Work to be completed -> Only those lines in the data below from the line containing "Leaf, and Musk" through the line containing "Spring, Summer, and Fall", both included, should be restated word for word.

Material supplied ->
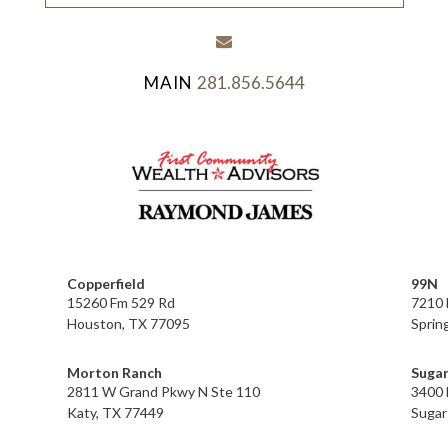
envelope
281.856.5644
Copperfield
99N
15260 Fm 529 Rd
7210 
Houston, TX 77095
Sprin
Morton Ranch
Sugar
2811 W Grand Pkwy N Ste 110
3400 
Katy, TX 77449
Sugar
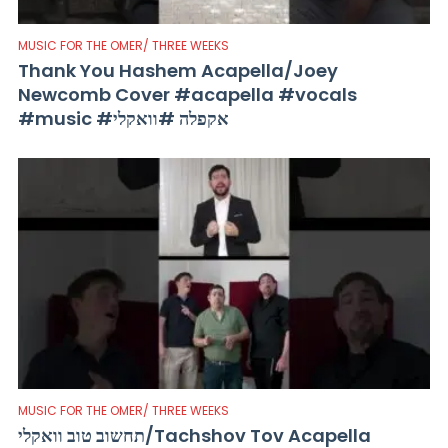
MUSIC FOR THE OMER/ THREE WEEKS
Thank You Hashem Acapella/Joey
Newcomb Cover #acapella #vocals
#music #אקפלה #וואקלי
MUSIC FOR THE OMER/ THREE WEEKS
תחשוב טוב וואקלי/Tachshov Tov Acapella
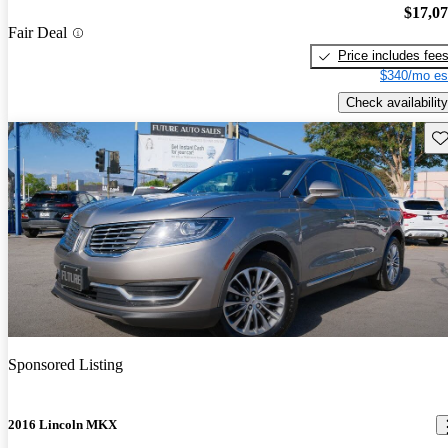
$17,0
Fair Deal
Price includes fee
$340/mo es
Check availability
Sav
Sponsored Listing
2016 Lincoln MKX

* * *

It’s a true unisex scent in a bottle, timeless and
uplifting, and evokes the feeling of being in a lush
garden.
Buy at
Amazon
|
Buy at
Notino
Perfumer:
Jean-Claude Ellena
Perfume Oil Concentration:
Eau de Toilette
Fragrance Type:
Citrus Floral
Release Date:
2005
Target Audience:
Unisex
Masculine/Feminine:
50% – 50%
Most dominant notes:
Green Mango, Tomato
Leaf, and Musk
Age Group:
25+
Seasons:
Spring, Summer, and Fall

Your response ->
Leaf, and Musk
Age Group:
25+
Seasons:
Spring, Summer, and Fall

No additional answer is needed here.